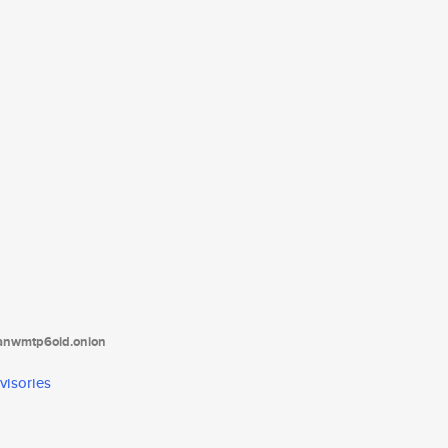
tanwmtp6oid.onion
visories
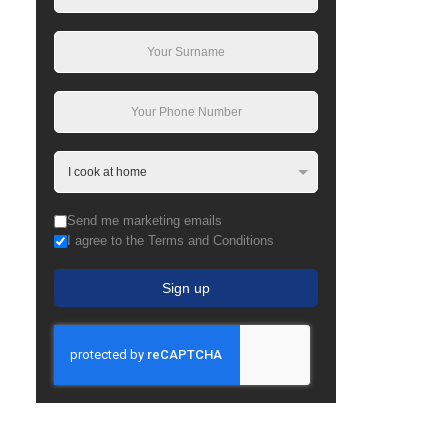
Send me marketing emails
I agree to the Terms and Conditions
Sign up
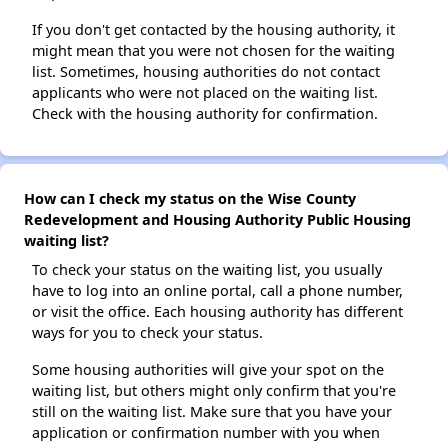
If you don't get contacted by the housing authority, it
might mean that you were not chosen for the waiting
list. Sometimes, housing authorities do not contact
applicants who were not placed on the waiting list.
Check with the housing authority for confirmation.
How can I check my status on the Wise County
Redevelopment and Housing Authority Public Housing
waiting list?
To check your status on the waiting list, you usually
have to log into an online portal, call a phone number,
or visit the office. Each housing authority has different
ways for you to check your status.
Some housing authorities will give your spot on the
waiting list, but others might only confirm that you're
still on the waiting list. Make sure that you have your
application or confirmation number with you when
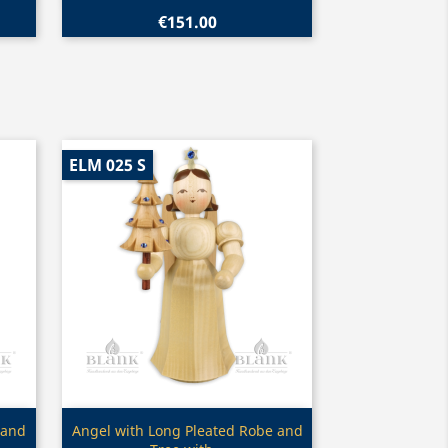
€151.00
ELM 025 S
Quick view

 and
Angel with Long Pleated Robe and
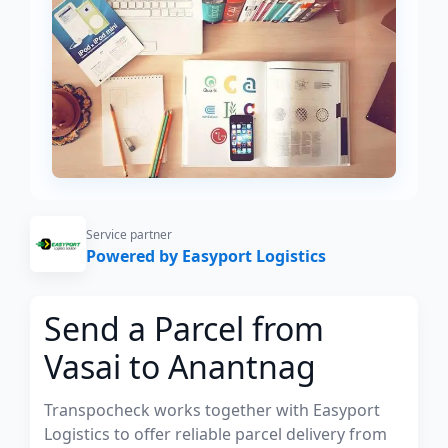
Service partner
Powered by Easyport Logistics
Send a Parcel from
Vasai to Anantnag
Transpocheck works together with Easyport
Logistics to offer reliable parcel delivery from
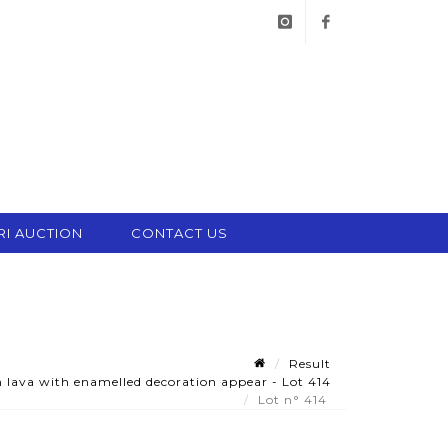
instagram
facebook
RI AUCTION
CONTACT US
Result
n lava with enamelled decoration appear - Lot 414
Lot n° 414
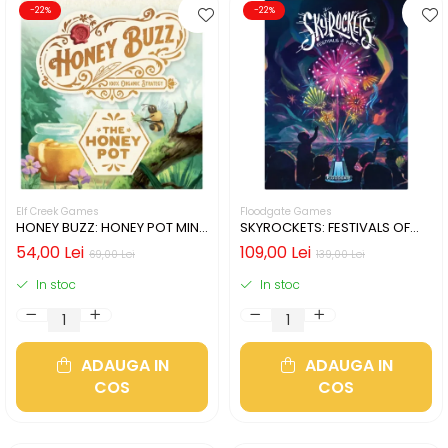
-22%
-22%
Elf Creek Games
Floodgate Games
HONEY BUZZ: HONEY POT MINI
SKYROCKETS: FESTIVALS OF
EXPANSION (LIMBA ENGLEZA)
FIRE (LIMBA ENGLEZA)
54,00 Lei
109,00 Lei
69,00 Lei
139,00 Lei
In stoc
In stoc
ADAUGA IN
ADAUGA IN
COS
COS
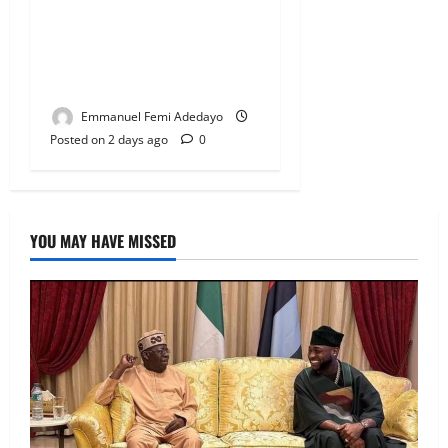
Fresh Family Drama: Alfa
Sule Alleges Younger
Brother, Woli Agba Hijacked
Their Father’s Church
Emmanuel Femi Adedayo
Posted on 2 days ago
0
YOU MAY HAVE MISSED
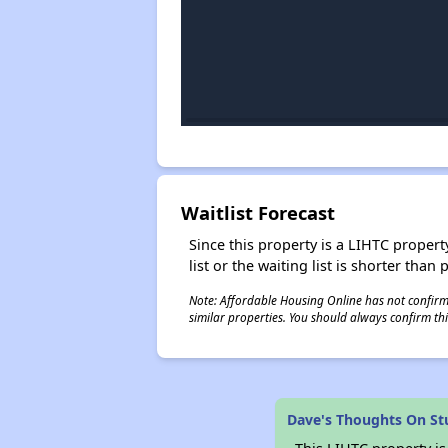
Waitlist Forecast
Since this property is a LIHTC property
list or the waiting list is shorter than
Note: Affordable Housing Online has not confirmed
similar properties. You should always confirm this
Dave's Thoughts On St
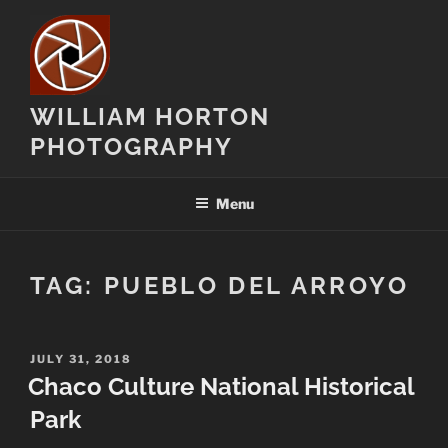
Skip
to
content
WILLIAM HORTON
PHOTOGRAPHY
Menu
TAG:
PUEBLO DEL ARROYO
POSTED
JULY 31, 2018
ON
Chaco Culture National Historical
Park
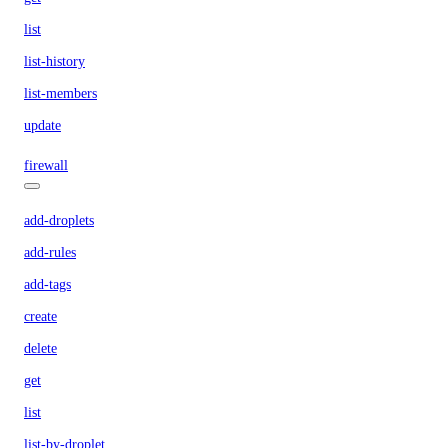
list
list-history
list-members
update
firewall
add-droplets
add-rules
add-tags
create
delete
get
list
list-by-droplet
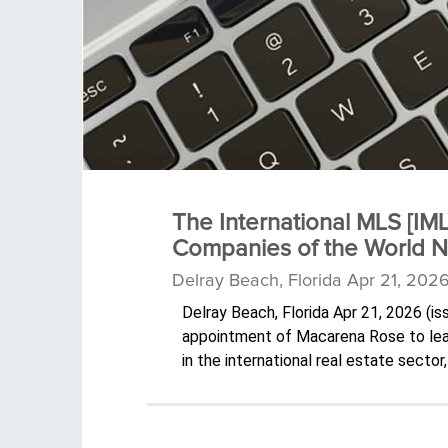
The International MLS [IM
Companies of the World 
Delray Beach, Florida Apr 21, 202
Delray Beach, Florida Apr 21, 2026 (
appointment of Macarena Rose to lead 
in the international real estate sect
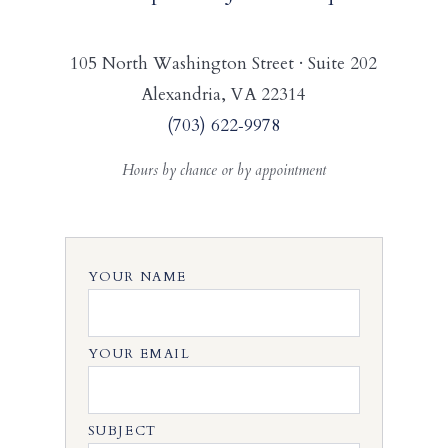
105 North Washington Street · Suite 202
Alexandria, VA 22314
(703) 622‑9978
Hours by chance or by appointment
YOUR NAME
YOUR EMAIL
SUBJECT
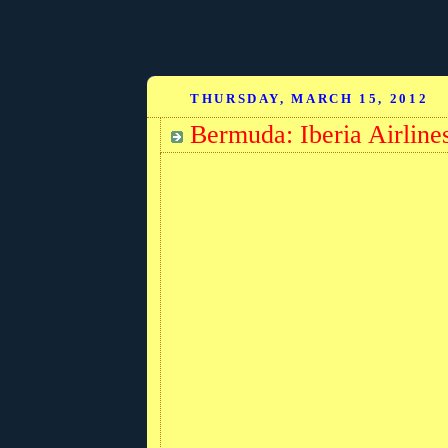
THURSDAY, MARCH 15, 2012
Bermuda: Iberia Airlines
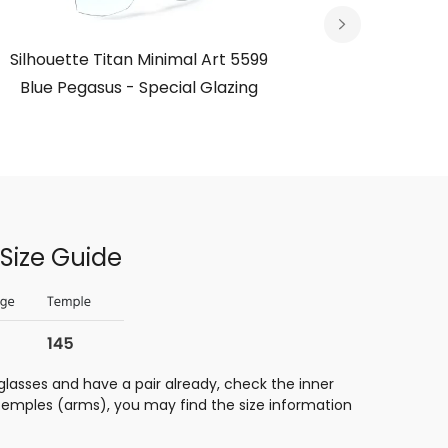
Silhouette Titan Minimal Art 5599
Silhouett
Blue Pegasus - Special Glazing
Size Guide
glasses and have a pair already, check the inner
 temples (arms), you may find the size information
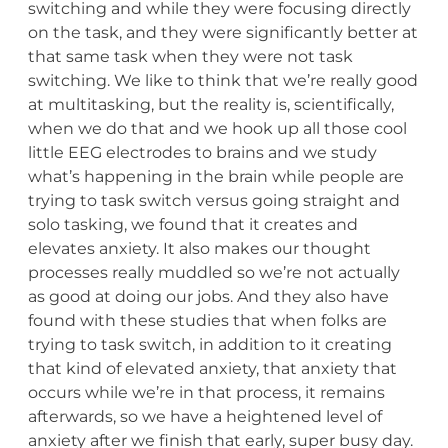
switching and while they were focusing directly
on the task, and they were significantly better at
that same task when they were not task
switching. We like to think that we’re really good
at multitasking, but the reality is, scientifically,
when we do that and we hook up all those cool
little EEG electrodes to brains and we study
what’s happening in the brain while people are
trying to task switch versus going straight and
solo tasking, we found that it creates and
elevates anxiety. It also makes our thought
processes really muddled so we’re not actually
as good at doing our jobs. And they also have
found with these studies that when folks are
trying to task switch, in addition to it creating
that kind of elevated anxiety, that anxiety that
occurs while we’re in that process, it remains
afterwards, so we have a heightened level of
anxiety after we finish that early, super busy day.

········

**PROBLEM STATEMENT:**
All lines that contain the word "found" must be copied from the records above.

**TASK ANSWER:**
solo tasking, we found that it creates and
found with these studies that when folks are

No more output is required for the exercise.